Spammers seem to always make things turn ugly when they're butting heads with either other spammers or folks who have an opinion that doesn't agree with theirs. Continue on, Im making more popcorn.


----------



## bowtie (May 24, 2011)

I too liked the info....I pm'ed wlp...he sent me a pile of info....then we talked in depth on the phone for close to 2 hours...not about his product...just like old friends....I left with better knowledge on deer nutrition ...and he left with knowledge on homebrews....I think we are both still. Confused....lol...I really appreciate the time wlp took out of his schedule on a Sunday to help me with my deer needs...thanks again wlp....I will be talking to you this week....just my two cents....


----------



## steph30030 (May 24, 2011)

I too enjoyed all the Info from WLP


----------



## Killdee (May 24, 2011)

Sounds like WLP is knowledgeable  re deer and I assume he has some schooling in biology to gain this knowledge. I would be interested in seeing some studies re mineral supplements making any improvements in antler size. I research this every year and always read post after post on other sites like QDMA and others, from biologists and other qualified experts on this subject and from everything I have read on earlier study's, mineral supplements dont do much if anything to grow antlers. If there is new info to actually prove this I would love to see it. Its hard to prove on a deer farm when there's tons of high quality food plots, supplemental feeding and genetics being manipulated by artificial insemination and such stuff. I still find it very hard to believe that a few licks on a property are going to make an improvement in antler growth alone. I do realize that all deer may benefit from a balanced mineral supplement, and that's good, I'm all in favor of improving their overall health. I personally feel that most of the people who think they are getting gains from 1mineral product or another are actually seeing the results of their food plots, habitat improvements and passing up smaller deer rather than a bag of antler magic. Feel free to post or pm any info that will sway my opinion.


----------



## Gadestroyer74 (May 24, 2011)

very well said kildee. also you can pour all the protein and minerals you choose if a deer's genetics is 100 inches thats all he is gonna be period i do like the info as well always willing to learn


----------



## Gadestroyer74 (May 24, 2011)

BIGHORN26 said:


> Bhearn92574........... if you dont have relative information about minerals please find another thread to intrude on and fuss about.........thanks.!! If it doesnt have anything to do with minerals then dont post it!!

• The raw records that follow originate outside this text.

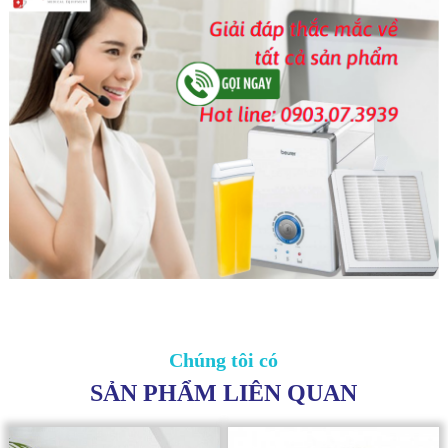
Chúng tôi có
SẢN PHẨM LIÊN QUAN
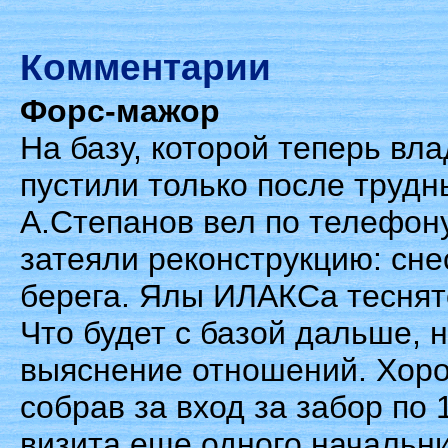
Комментарии
Форс-мажор
На базу, которой теперь вла
пустили только после трудн
А.Степанов вел по телефон
затеяли реконструкцию: сне
берега. Ялы ИЛАКСа теснятс
Что будет с базой дальше, 
выяснение отношений. Хоро
собрав за вход за забор по 1
визита еще одного начальник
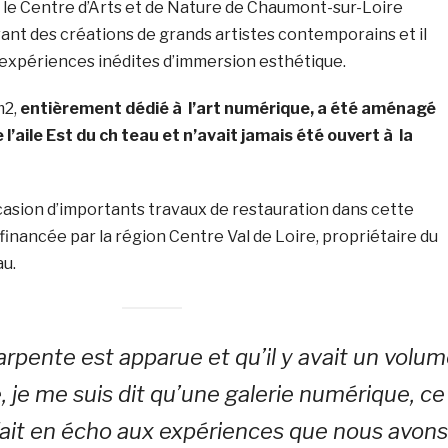
 le Centre d’Arts et de Nature de Chaumont-sur-Loire
nt des créations de grands artistes contemporains et il
s expériences inédites d’immersion esthétique.
m2,
entièrement dédié à l’art numérique, a été aménagé
l’aile Est du ch teau et n’avait jamais été ouvert à la
ccasion d’importants travaux de restauration dans cette
t financée par la région Centre Val de Loire, propriétaire du
au.
pente est apparue et qu’il y avait un volu
, je me suis dit qu’une galerie numérique, ce
 fait en écho aux expériences que nous avons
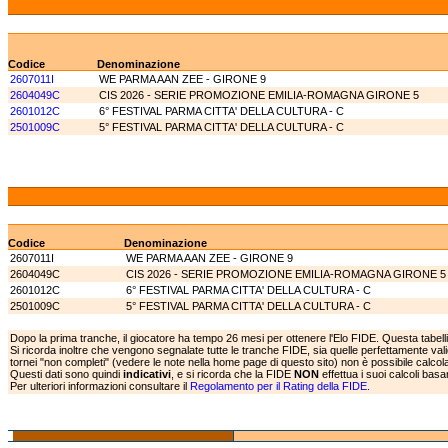
Codice
Denominazione
2607011I
WE PARMA AAN ZEE - GIRONE 9
2604049C
CIS 2026 - SERIE PROMOZIONE EMILIA-ROMAGNA GIRONE 5
2601012C
6° FESTIVAL PARMA CITTA' DELLA CULTURA - C
2501009C
5° FESTIVAL PARMA CITTA' DELLA CULTURA - C
Codice
Denominazione
2607011I
WE PARMA AAN ZEE - GIRONE 9
2604049C
CIS 2026 - SERIE PROMOZIONE EMILIA-ROMAGNA GIRONE 5
2601012C
6° FESTIVAL PARMA CITTA' DELLA CULTURA - C
2501009C
5° FESTIVAL PARMA CITTA' DELLA CULTURA - C
Dopo la prima tranche, il giocatore ha tempo 26 mesi per ottenere l'Elo FIDE. Questa tabell
Si ricorda inoltre che vengono segnalate tutte le tranche FIDE, sia quelle perfettamente va
tornei "non completi" (vedere le note nella home page di questo sito) non è possibile calcolar
Questi dati sono quindi
indicativi
, e si ricorda che la FIDE
NON
effettua i suoi calcoli bas
Per ulteriori informazioni consultare il
Regolamento per il Rating della FIDE.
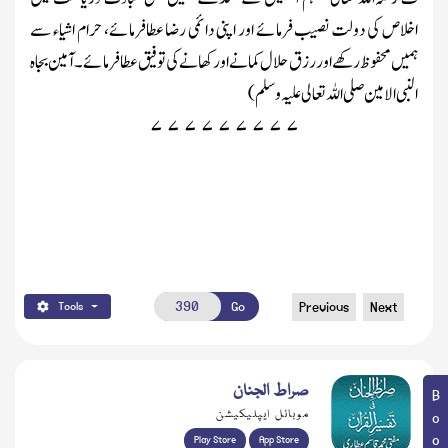
اخلاص کی دولت نصیب فرمائے اور اپنی دائمی رضا عطافرمائے، حرام اشیاء سے
ہمیں محفوظ رکھے اور رزق حلال کمانے اور کھانے کی توفیق عطافرمائے ۔آمین بجاہ
النبی الامین
صلی اللہ تعالی علیہ وسلم
)
۷
۷
۷
۷
۷
۷
۷
۷
۷
Go
Previous
Next
Tools
صراط الجنان
موبائل ایپلیکیشن
Play Store
App Store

might as wll remove most of the thread then


----------



## wildlifepro (May 26, 2011)

*RE deer mineral making a difference*



Killdee said:


> Sounds like WLP is knowledgeable  re deer and I assume he has some schooling in biology to gain this knowledge. I would be interested in seeing some studies re mineral supplements making any improvements in antler size. I research this every year and always read post after post on other sites like QDMA and others, from biologists and other qualified experts on this subject and from everything I have read on earlier study's, mineral supplements dont do much if anything to grow antlers. If there is new info to actually prove this I would love to see it. Its hard to prove on a deer farm when there's tons of high quality food plots, supplemental feeding and genetics being manipulated by artificial insemination and such stuff. I still find it very hard to believe that a few licks on a property are going to make an improvement in antler growth alone. I do realize that all deer may benefit from a balanced mineral supplement, and that's good, I'm all in favor of improving their overall health. I personally feel that most of the people who think they are getting gains from 1mineral product or another are actually seeing the results of their food plots, habitat improvements and passing up smaller deer rather than a bag of antler magic. Feel free to post or pm any info that will sway my opinion.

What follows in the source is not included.